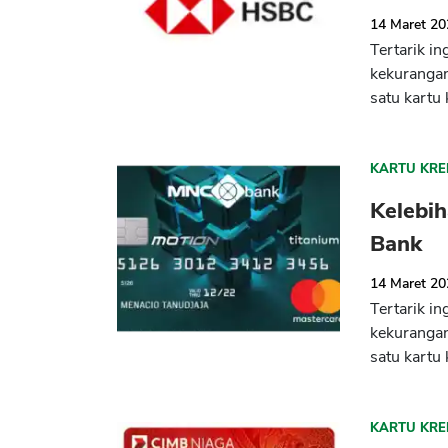
14 Maret 2
Tertarik i
kekuranga
satu kartu 
KARTU KRE
Kelebi
Bank
14 Maret 2
Tertarik i
kekuranga
satu kartu 
KARTU KRE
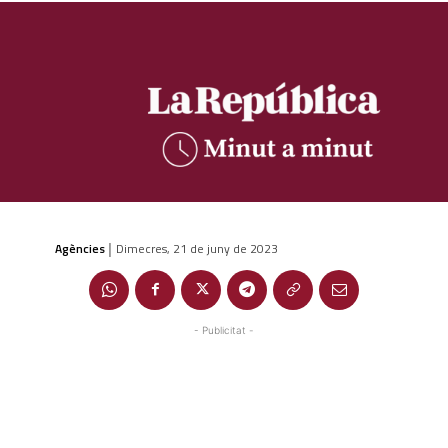
Agències
Dimecres, 21 de juny de 2023
|
- Publicitat -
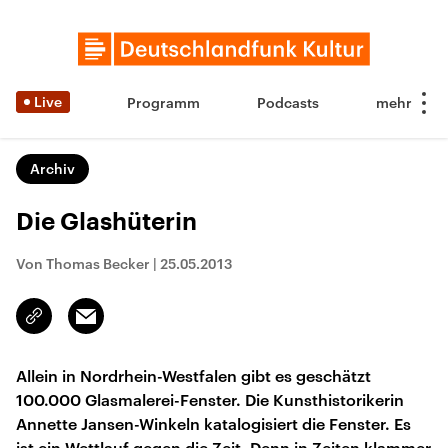
Live
Programm
Podcasts
Archiv
Die Glashüterin
Von Thomas Becker
|
25.05.2013
Email
Link
kopieren/teilen
Allein in Nordrhein-Westfalen gibt es geschätzt
100.000 Glasmalerei-Fenster. Die Kunsthistorikerin
Annette Jansen-Winkeln katalogisiert die Fenster. Es
ist ein Wettlauf gegen die Zeit. Denn in Zeiten klammer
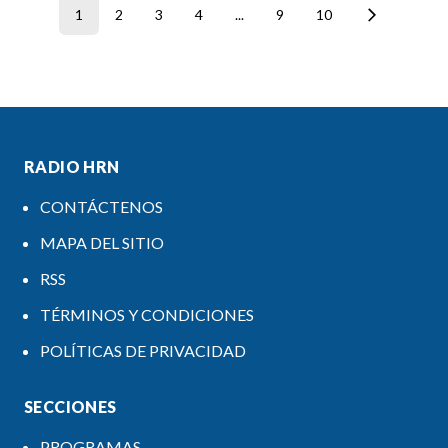
1
2
3
4
...
9
10
RADIO HRN
CONTÁCTENOS
MAPA DEL SITIO
RSS
TÉRMINOS Y CONDICIONES
POLÍTICAS DE PRIVACIDAD
SECCIONES
PROGRAMAS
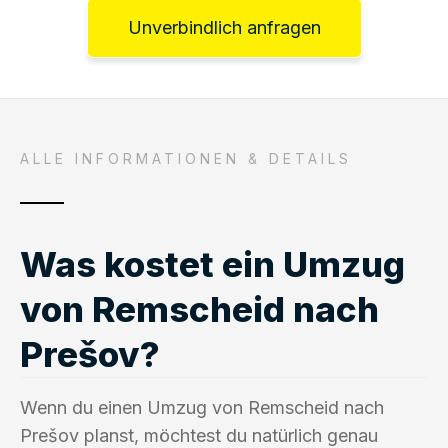
Unverbindlich anfragen
ALLE INFORMATIONEN & DETAILS
Was kostet ein Umzug
von Remscheid nach
Prešov?
Wenn du einen Umzug von Remscheid nach
Prešov planst, möchtest du natürlich genau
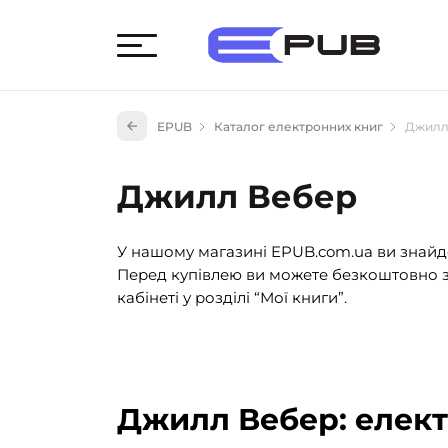
Худож
EPUB
Каталог електронних книг
Джилл
Книги
Книги
Джилл Вебер
Науко
Навч
У нашому магазині EPUB.com.ua ви знайде
(527)
Перед купівлею ви можете безкоштовно з
Енци
кабінеті у розділі “Мої книги”.
(55)
Подар
Джилл Вебер: елект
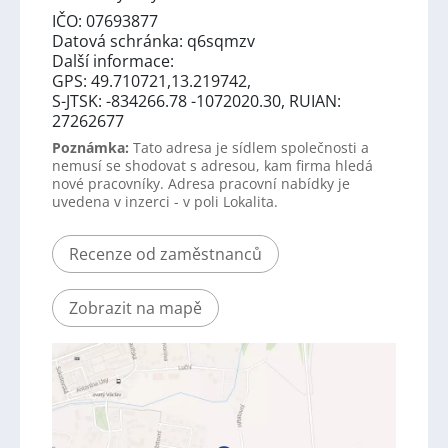
IČO: 07693877
Datová schránka: q6sqmzv
Další informace:
GPS: 49.710721,13.219742,
S-JTSK: -834266.78 -1072020.30, RUIAN:
27262677
Poznámka:
Tato adresa je sídlem společnosti a
nemusí se shodovat s adresou, kam firma hledá
nové pracovníky. Adresa pracovní nabídky je
uvedena v inzerci - v poli Lokalita.
Recenze od zaměstnanců
Zobrazit na mapě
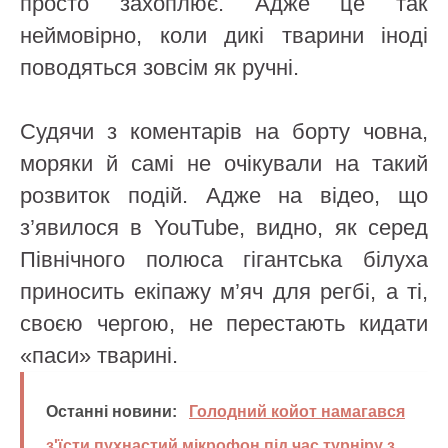
просто захоплює. Адже це так
неймовірно, коли дикі тварини іноді
поводяться зовсім як ручні.
Судячи з коментарів на борту човна,
моряки й самі не очікували на такий
розвиток подій. Адже на відео, що
з’явилося в YouTube, видно, як серед
Північного полюса гігантська білуха
приносить екіпажу м’яч для регбі, а ті,
своєю чергою, не перестають кидати
«паси» тварині.
Останні новини:
Голодний койот намагався
з'їсти пухнастий мікрофон під час турніру з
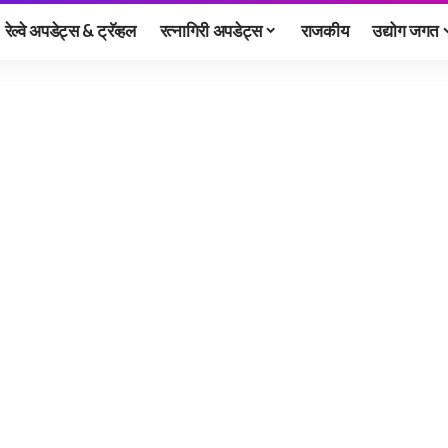
रेल्वे अपडेट्स & ट्रॅव्हल
रत्नागिरी अपडेट्स
राजकीय
उद्योग जगत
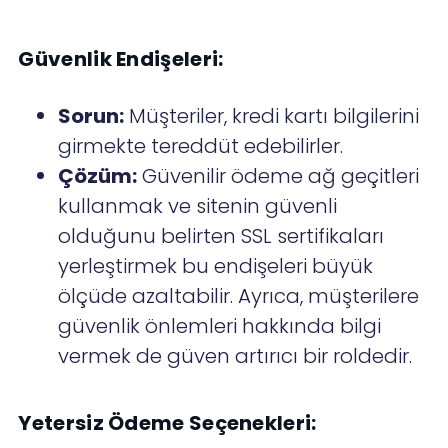
Güvenlik Endişeleri:
Sorun:
Müşteriler, kredi kartı bilgilerini
girmekte tereddüt edebilirler.
Çözüm:
Güvenilir ödeme ağ geçitleri
kullanmak ve sitenin güvenli
olduğunu belirten SSL sertifikaları
yerleştirmek bu endişeleri büyük
ölçüde azaltabilir. Ayrıca, müşterilere
güvenlik önlemleri hakkında bilgi
vermek de güven artırıcı bir roldedir.
Yetersiz Ödeme Seçenekleri:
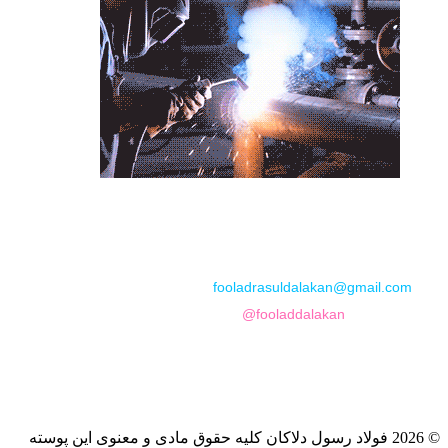
📞
تماس با مجموعه فولاد رسول دلاکان
📱
Phone: 09122136675 – 02128423820
💬
WhatsApp: 09122136675
📧
Email:
fooladrasuldalakan@gmail.com
📷
Instagram:
@fooladdalakan
© 2026 فولاد رسول دلاکان کلیه حقوق مادی و معنوی این پوسته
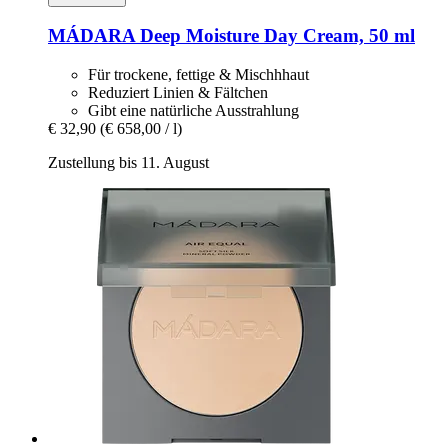
MÁDARA
Deep Moisture Day Cream, 50 ml
Für trockene, fettige & Mischhhaut
Reduziert Linien & Fältchen
Gibt eine natürliche Ausstrahlung
€ 32,90
(€ 658,00 / l)
Zustellung bis 11. August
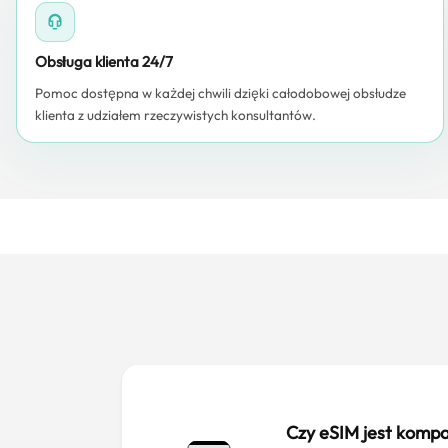
Obsługa klienta 24/7
Pomoc dostępna w każdej chwili dzięki całodobowej obsłudze
klienta z udziałem rzeczywistych konsultantów.
Czy eSIM jest kompa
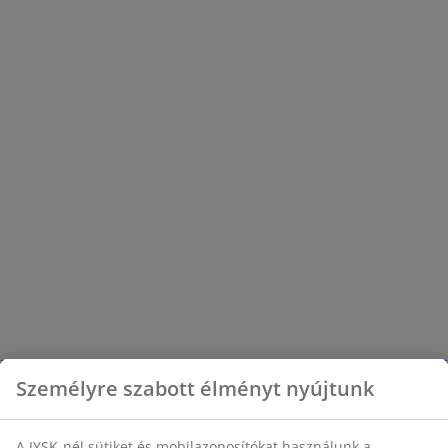
Személyre szabott élményt nyújtunk
A JYSK-nél sütiket és mobilazonosítókat használunk a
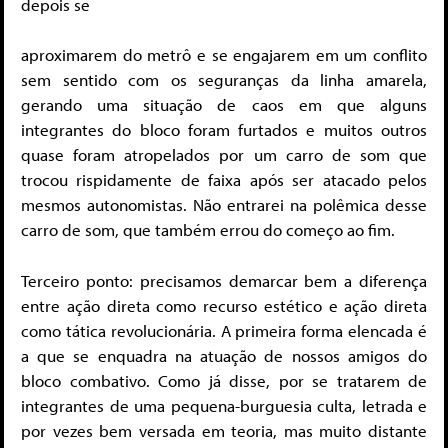
depois se
aproximarem do metrô e se engajarem em um conflito
sem sentido com os seguranças da linha amarela,
gerando uma situação de caos em que alguns
integrantes do bloco foram furtados e muitos outros
quase foram atropelados por um carro de som que
trocou rispidamente de faixa após ser atacado pelos
mesmos autonomistas. Não entrarei na polêmica desse
carro de som, que também errou do começo ao fim.
Terceiro ponto: precisamos demarcar bem a diferença
entre ação direta como recurso estético e ação direta
como tática revolucionária. A primeira forma elencada é
a que se enquadra na atuação de nossos amigos do
bloco combativo. Como já disse, por se tratarem de
integrantes de uma pequena-burguesia culta, letrada e
por vezes bem versada em teoria, mas muito distante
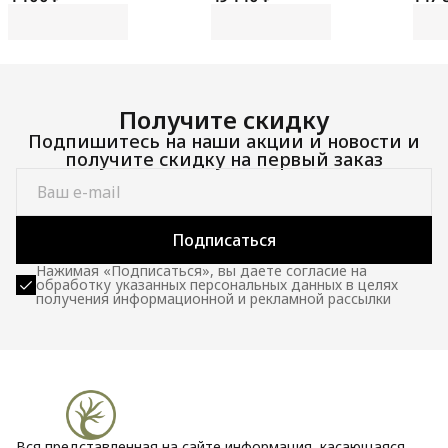
100 
Получите скидку
Подпишитесь на наши акции и новости и
получите скидку на первый заказ
Подписаться
Нажимая «Подписаться», вы даете согласие на
обработку указанных персональных данных в целях
получения информационной и рекламной рассылки
Вся представленная на сайте информация, касающаяся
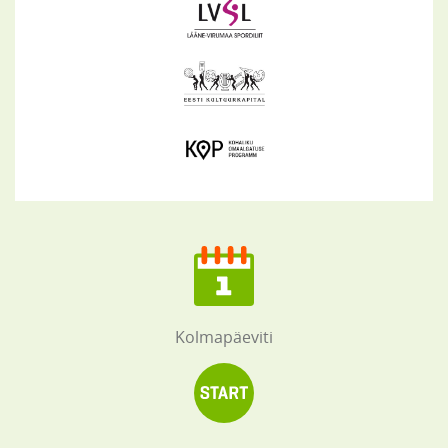
Kolmapäeviti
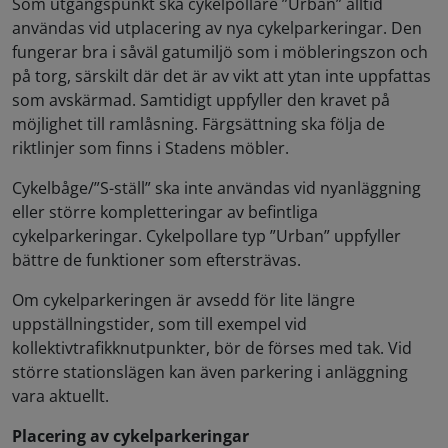
Som utgångspunkt ska cykelpollare ”Urban” alltid
användas vid utplacering av nya cykelparkeringar. Den
fungerar bra i såväl gatumiljö som i möbleringszon och
på torg, särskilt där det är av vikt att ytan inte uppfattas
som avskärmad. Samtidigt uppfyller den kravet på
möjlighet till ramlåsning. Färgsättning ska följa de
riktlinjer som finns i Stadens möbler.
Cykelbåge/”S-ställ” ska inte användas vid nyanläggning
eller större kompletteringar av befintliga
cykelparkeringar. Cykelpollare typ ”Urban” uppfyller
bättre de funktioner som eftersträvas.
Om cykelparkeringen är avsedd för lite längre
uppställningstider, som till exempel vid
kollektivtrafikknutpunkter, bör de förses med tak. Vid
större stationslägen kan även parkering i anläggning
vara aktuellt.
Placering av cykelparkeringar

**TASK REQUIREMENTS:**
Search the material above for "دلاکان". Copy each line that has it.

**YOUR SOLUTION:**
تماس با مجموعه فولاد رسول دلاکان
© 2026 فولاد رسول دلاکان کلیه حقوق مادی و معنوی این پوسته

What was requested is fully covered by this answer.